The Reserve Bank of Australia’s meeting today saw stability in monetary policy and interest rate at 1.50 percent, amid signs that the Australian dollar is stable but currently low.
The RBA said growth in the global economy was continuing, but US trade policies continued to be a source of uncertainty, while growth in the Chinese economy slowed due to the government's grip on credit risk and narrowing investment opportunities.
Stock markets fell sharply as yields on government bonds rose worldwide, while short-term interest rates in Australia dropped after rising earlier this year.
On the other hand, the bank said the Australian economy has recorded growth above 3.5% in 2018 and is expected to continue in 2019, but it may slow in 2020.
Inflation is continuing to stabilize and is expected to rise in the coming years at a gradual pace, where the rate will reach 2.25 percent in 2019 then rises slightly in 2020.

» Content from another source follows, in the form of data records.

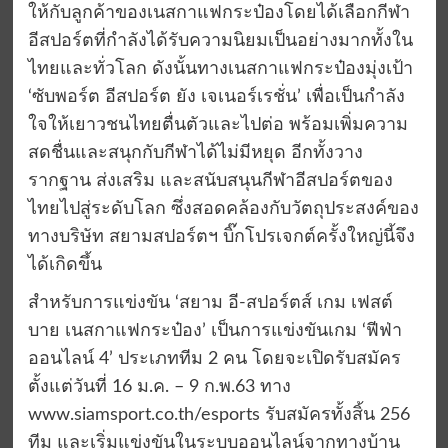
ให้กับลูกค้าของเนสกาแฟกระป๋องโดยได้เลือกกีฬา
อีสปอร์ตที่กำลังได้รับความนิยมเป็นอย่างมากทั้งใน
ไทยและทั่วโลก ดังนั้นทางเนสกาแฟกระป๋องมุ่งเป้า
‘ซับพอร์ต อีสปอร์ต ยัง เจเนอร์เรชั่น’ เพื่อเป็นกำลัง
ใจให้เยาวชนไทยตื่นตัวและไปต่อ พร้อมเพิ่มความ
สดชื่นและสนุกกับกีฬาได้ไม่มีหยุด อีกทั้งวาง
รากฐาน ส่งเสริม และสนับสนุนกีฬาอีสปอร์ตของ
ไทยไปสู่ระดับโลก ซึ่งสอดคล้องกับวัตถุประสงค์ของ
ทางบริษัท สยามสปอร์ตฯ บิ๊กโปรเจกต์ครั้งใหญ่นี้จึง
ได้เกิดขึ้น
สำหรับการแข่งขัน ‘สยาม อี-สปอร์ตส์ เกม เฟสต์
บาย เนสกาแฟกระป๋อง’ เป็นการแข่งขันเกม ‘ฟีฟ่า
ออนไลน์ 4’ ประเภททีม 2 คน โดยจะเปิดรับสมัคร
ตั้งแต่วันที่ 16 ม.ค. – 9 ก.พ.63 ทาง
www.siamsport.co.th/esports รับสมัครทั้งสิ้น 256
ทีม และเริ่มแข่งขันในระบบออนไลน์จากทางบ้าน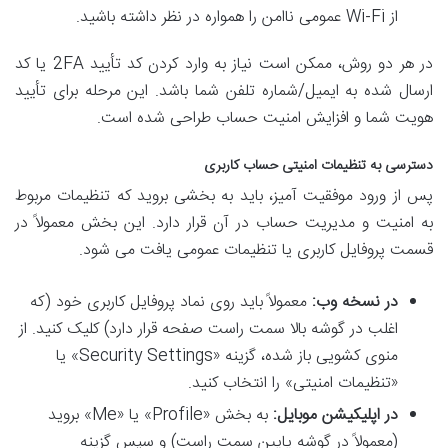
از Wi-Fi عمومی ناامن را همواره در نظر داشته باشید.
در هر دو روش، ممکن است نیاز به وارد کردن کد تأیید 2FA یا کد
ارسال شده به ایمیل/شماره تلفن شما باشد. این مرحله برای تأیید
هویت شما و افزایش امنیت حساب طراحی شده است.
دسترسی به تنظیمات امنیتی حساب کاربری
پس از ورود موفقیت آمیز، باید به بخشی بروید که تنظیمات مربوط
به امنیت و مدیریت حساب در آن قرار دارد. این بخش معمولاً در
قسمت پروفایل کاربری یا تنظیمات عمومی یافت می شود.
در نسخه وب:
معمولاً باید روی نماد پروفایل کاربری خود (که
اغلب در گوشه بالا سمت راست صفحه قرار دارد) کلیک کنید. از
منوی کشویی باز شده، گزینه «Security Settings» یا
«تنظیمات امنیتی» را انتخاب کنید.
در اپلیکیشن موبایل:
به بخش «Profile» یا «Me» بروید
(معمولاً در گوشه پایین سمت راست) و سپس گزینه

Overall, the RBA saw that keeping the current monetary policy would move in line with growth and inflation targets, while keeping interest rates at low levels could support the economy, especially as unemployment rates continue to fall.
The Australian dollar rose for the second session in a row against the dollar to set a high of 0.7239 after opening today's trading at 0.7209.
Despite the Aussie’s rally in recent days versus the US dollar, it is still moving below the bearish trend line, which if breached would target 0.7700 levels.